### [Problem]
Copy each line of the records that contains the word "ASTORIA".

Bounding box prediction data
----
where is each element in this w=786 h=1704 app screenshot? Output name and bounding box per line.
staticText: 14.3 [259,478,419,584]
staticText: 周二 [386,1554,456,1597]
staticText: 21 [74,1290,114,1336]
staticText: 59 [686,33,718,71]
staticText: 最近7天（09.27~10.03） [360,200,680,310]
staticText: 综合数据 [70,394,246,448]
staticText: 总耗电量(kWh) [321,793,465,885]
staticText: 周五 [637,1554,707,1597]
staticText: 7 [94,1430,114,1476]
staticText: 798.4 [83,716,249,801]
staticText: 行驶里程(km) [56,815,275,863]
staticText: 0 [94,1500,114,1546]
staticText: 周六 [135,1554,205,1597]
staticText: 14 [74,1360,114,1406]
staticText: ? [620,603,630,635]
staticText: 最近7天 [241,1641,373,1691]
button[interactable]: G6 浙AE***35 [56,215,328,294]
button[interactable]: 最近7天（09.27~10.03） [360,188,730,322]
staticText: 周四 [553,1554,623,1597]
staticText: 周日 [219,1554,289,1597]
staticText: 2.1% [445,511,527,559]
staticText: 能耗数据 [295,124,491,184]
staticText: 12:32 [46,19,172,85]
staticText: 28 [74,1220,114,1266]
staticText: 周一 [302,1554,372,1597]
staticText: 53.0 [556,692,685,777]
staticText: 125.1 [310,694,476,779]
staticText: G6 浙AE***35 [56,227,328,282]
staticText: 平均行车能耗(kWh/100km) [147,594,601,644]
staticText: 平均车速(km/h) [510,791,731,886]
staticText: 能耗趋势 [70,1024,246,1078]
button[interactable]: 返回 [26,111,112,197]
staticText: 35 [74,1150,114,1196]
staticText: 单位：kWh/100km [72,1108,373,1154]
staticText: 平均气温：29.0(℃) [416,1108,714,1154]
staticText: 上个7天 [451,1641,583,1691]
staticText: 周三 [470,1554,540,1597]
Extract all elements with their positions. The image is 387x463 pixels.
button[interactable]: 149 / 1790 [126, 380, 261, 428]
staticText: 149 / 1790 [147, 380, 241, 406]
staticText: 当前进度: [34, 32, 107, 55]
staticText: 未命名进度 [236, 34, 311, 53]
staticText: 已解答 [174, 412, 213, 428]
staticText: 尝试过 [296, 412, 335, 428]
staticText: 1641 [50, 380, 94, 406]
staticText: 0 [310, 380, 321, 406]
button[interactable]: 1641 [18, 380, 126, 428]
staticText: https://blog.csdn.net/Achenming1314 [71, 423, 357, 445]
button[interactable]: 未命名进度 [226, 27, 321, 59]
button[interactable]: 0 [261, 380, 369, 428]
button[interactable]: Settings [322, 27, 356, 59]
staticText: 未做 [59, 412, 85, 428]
----
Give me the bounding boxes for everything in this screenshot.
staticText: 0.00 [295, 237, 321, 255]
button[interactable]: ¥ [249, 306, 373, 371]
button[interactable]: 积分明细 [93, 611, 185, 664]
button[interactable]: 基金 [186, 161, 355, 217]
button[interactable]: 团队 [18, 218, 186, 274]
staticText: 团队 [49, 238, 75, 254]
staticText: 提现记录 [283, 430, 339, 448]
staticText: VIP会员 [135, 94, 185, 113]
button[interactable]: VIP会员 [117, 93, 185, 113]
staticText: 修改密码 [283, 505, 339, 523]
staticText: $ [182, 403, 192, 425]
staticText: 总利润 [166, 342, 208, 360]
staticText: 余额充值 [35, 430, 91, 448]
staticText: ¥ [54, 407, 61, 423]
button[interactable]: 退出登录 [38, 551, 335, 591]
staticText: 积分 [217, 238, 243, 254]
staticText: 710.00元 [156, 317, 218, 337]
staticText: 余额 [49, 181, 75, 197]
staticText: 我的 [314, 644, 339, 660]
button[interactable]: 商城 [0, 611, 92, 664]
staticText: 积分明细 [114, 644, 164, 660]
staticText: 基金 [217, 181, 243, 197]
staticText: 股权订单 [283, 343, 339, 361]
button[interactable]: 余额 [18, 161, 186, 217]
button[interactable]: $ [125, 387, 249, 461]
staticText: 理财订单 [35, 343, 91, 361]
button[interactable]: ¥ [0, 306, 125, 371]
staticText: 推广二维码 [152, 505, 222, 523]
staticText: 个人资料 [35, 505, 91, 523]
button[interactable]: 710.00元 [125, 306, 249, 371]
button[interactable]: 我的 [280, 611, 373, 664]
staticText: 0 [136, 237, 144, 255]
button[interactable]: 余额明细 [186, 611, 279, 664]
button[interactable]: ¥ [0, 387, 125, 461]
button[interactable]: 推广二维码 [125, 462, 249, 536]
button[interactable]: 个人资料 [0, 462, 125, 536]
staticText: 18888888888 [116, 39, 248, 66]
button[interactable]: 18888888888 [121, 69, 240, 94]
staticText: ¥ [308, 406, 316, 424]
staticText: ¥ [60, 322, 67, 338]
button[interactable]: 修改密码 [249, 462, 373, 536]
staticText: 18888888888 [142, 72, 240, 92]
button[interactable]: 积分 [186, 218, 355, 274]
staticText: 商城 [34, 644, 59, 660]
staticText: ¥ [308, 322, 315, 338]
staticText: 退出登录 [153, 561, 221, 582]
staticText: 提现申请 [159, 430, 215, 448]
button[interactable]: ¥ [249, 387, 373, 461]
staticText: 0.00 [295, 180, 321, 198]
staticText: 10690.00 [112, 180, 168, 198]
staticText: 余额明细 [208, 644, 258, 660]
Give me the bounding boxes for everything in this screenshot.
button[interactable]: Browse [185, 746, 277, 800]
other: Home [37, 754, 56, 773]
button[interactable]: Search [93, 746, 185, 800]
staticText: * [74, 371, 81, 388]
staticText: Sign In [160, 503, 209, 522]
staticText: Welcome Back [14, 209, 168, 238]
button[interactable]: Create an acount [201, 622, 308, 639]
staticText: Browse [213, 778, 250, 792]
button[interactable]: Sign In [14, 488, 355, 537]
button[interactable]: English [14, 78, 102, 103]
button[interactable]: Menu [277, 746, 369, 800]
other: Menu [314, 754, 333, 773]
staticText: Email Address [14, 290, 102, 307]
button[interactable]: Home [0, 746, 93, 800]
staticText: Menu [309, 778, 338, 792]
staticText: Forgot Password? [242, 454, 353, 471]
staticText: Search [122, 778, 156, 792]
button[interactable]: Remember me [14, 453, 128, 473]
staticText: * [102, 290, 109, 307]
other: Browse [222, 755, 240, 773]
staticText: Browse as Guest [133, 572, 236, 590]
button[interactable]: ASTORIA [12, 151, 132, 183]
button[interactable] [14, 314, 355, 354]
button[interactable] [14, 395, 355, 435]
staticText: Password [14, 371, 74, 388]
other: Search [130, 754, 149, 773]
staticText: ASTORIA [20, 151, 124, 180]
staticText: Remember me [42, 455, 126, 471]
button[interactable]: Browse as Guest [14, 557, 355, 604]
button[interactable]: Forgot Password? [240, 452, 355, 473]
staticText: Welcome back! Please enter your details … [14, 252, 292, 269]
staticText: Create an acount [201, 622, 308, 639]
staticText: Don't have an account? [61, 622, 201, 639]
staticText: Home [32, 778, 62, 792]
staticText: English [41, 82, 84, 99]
----
### [Result of the task]
button[interactable]: ASTORIA [12, 151, 132, 183]
staticText: ASTORIA [20, 151, 124, 180]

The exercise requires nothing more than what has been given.